Kur'an-ı Kerim ve Türkçe Meali Sayfa 579
6. (bu,) Allah’ın has kullarının içtikleri ve akıttıkça akıttıkları bir pınardır.
7. Okullar, şiddeti her yere yayılmış olan bir günden korkarak, verdikleri sözü yerine getirirler.
8. Onlar kendi canları çekmesine rağmen yemeği; yoksula, yetime ve esire yedirirler:
9. “biz sizi Allah rızası için doyuruyoruz, sizden ne bir karşılık, ne de bir teşekkür bekliyoruz.”
10. “biz, çetin ve belâlı bir günde Rabbimizden (O’nun azabına uğramaktan) korkarız” (derler).
11. Işte bu yüzden Allah, onları o günün fenalığından esirger; (yüzlerine) parlaklık, (gönüllerine) sevinç verir.
12. Sabretmelerine karşılık onlara cenneti ve (cennetteki) ipekleri lütfeder.
13. Orada koltuklara kurulmuş olarak bulunurlar; ne yakıcı sıcak görülür orada, ne de dondurucu soğuk.
14. (cennet ağaçlarının) gölgeleri üzerlerine sarkar; kolayca koparılabilen meyveleri istifadelerine sunulur.
15. Yanlarinda gümüşten kaplar ve billûr kupalar dolaştırılır.
16. Gümüşten öyle kadehler ki, onları istedikleri ölçüde tayin ve takdir etmişlerdir.
17. Onlara orada bir kâseden içirilir ki, (bu şarabın) karışımında zencefil vardır.
18. (bu şarap) orada bir pınardandır ki adına selsebîl denir.
19. O insanların etrafında öyle ölümsüz genç hizmetçiler dolaşır ki, onları gördüğünde, etrafa saçılıp dağılmış inciler sanırsın.
20. Ne yana bakarsan bak, (yığınla) nimet ve büyük bir saltanat görürsün.
21. Üzerlerinde yeşil ipekten ince ve kalın elbiseler vardır, gümüş bilezikler takınmışlardır. Rableri onlara tertemiz bir içki içirir.
22. (onlara şöyle denir): Bu, sizin için bir ödüldür. Sizin gayretiniz karşılığını bulmuştur.

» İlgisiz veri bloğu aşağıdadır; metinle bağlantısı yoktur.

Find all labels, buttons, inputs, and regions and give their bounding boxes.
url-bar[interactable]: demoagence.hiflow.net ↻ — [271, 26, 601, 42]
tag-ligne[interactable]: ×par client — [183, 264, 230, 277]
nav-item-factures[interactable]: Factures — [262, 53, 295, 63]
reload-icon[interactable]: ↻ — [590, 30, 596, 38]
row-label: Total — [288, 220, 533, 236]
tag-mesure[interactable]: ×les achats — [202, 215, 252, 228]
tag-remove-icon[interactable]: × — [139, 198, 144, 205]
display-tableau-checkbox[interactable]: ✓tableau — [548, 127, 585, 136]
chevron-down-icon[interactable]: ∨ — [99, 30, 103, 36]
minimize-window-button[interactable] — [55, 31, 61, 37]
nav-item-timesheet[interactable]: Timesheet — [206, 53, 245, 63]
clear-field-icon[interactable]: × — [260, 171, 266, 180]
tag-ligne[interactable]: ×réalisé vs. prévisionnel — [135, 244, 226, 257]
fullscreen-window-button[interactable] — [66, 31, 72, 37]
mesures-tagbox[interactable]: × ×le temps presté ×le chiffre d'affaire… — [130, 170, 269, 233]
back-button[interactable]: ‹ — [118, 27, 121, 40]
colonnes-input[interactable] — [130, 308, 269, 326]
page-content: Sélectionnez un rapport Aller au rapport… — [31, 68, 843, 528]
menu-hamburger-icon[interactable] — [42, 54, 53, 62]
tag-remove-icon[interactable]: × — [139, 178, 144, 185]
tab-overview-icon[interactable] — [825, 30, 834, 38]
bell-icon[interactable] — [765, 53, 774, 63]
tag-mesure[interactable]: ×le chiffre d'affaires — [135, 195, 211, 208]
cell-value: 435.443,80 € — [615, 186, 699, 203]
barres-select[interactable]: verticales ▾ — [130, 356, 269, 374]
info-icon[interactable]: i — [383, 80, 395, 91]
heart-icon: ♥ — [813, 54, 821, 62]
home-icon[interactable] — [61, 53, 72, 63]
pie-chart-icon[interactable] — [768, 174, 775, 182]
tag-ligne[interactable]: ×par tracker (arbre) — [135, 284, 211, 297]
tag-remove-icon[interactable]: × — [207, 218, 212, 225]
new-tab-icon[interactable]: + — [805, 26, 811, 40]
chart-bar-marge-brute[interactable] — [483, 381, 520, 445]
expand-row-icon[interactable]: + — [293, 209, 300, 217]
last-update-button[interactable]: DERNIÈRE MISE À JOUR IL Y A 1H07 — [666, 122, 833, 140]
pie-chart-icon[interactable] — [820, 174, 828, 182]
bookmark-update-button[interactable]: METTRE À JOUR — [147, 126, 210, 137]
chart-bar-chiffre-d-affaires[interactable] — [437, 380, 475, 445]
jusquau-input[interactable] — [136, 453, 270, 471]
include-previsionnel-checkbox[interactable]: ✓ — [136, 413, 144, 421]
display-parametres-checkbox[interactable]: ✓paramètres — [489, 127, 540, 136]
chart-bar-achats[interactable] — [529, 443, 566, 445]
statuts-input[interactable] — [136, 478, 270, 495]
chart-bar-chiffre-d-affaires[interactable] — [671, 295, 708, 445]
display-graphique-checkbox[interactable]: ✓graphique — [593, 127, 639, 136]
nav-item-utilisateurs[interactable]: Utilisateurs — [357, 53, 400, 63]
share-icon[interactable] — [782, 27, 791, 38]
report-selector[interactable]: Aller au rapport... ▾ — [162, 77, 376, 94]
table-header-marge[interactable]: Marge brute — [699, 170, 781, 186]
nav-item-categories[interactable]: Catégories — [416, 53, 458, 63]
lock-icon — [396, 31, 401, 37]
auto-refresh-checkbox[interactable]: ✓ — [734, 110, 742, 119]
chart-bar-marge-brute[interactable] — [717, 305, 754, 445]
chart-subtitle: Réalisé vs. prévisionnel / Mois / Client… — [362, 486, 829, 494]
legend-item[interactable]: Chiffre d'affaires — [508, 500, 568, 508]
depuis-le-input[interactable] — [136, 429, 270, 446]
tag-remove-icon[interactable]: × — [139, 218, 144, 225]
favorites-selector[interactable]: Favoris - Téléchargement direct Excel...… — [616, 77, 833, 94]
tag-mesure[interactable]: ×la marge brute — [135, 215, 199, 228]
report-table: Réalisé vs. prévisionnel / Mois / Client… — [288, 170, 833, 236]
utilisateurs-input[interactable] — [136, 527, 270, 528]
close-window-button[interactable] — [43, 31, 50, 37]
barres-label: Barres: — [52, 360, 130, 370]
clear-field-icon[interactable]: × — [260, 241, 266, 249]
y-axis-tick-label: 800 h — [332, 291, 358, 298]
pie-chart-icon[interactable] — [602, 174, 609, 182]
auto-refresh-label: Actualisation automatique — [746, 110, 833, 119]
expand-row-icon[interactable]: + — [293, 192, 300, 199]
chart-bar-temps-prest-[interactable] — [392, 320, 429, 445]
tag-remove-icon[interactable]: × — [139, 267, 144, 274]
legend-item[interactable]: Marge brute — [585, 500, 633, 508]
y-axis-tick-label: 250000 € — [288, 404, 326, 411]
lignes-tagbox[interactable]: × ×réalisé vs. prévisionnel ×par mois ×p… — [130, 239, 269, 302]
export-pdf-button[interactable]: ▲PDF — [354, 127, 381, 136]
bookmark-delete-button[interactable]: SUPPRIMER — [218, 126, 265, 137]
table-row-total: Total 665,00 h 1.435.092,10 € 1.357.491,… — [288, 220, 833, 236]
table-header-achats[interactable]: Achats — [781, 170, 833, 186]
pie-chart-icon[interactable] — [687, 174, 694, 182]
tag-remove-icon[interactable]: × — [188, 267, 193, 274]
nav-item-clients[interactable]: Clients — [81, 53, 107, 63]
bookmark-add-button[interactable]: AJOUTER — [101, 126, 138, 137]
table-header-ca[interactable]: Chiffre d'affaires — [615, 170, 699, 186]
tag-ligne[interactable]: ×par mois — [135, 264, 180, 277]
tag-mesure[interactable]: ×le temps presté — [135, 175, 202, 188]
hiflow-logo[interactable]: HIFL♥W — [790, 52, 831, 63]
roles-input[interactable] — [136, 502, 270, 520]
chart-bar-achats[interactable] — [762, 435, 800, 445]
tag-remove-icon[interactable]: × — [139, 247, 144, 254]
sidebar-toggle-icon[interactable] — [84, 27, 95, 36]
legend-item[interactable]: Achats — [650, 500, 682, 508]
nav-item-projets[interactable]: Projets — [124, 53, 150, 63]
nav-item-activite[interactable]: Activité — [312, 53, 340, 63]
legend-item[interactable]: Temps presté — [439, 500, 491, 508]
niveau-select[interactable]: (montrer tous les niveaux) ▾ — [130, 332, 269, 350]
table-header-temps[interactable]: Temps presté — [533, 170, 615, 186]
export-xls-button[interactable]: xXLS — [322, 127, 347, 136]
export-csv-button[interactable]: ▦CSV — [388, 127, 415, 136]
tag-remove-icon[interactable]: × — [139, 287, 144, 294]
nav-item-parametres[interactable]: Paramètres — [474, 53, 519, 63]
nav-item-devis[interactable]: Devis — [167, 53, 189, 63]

23. (rasûlüm;) kur’an’ı sana bölümler halinde Biz indirdik!
24. Artık rabbinin hükmüne/kararına (boyun eğip) sabret; onlardan hiçbir günahkâra, yahut hiçbir nanköre boyun eğme.
25. Sabah vaktinden Akşam vaktine kadar Rabbinin adını an; (Allah için yapılması gereken ne varsa onları yaparak geçir.)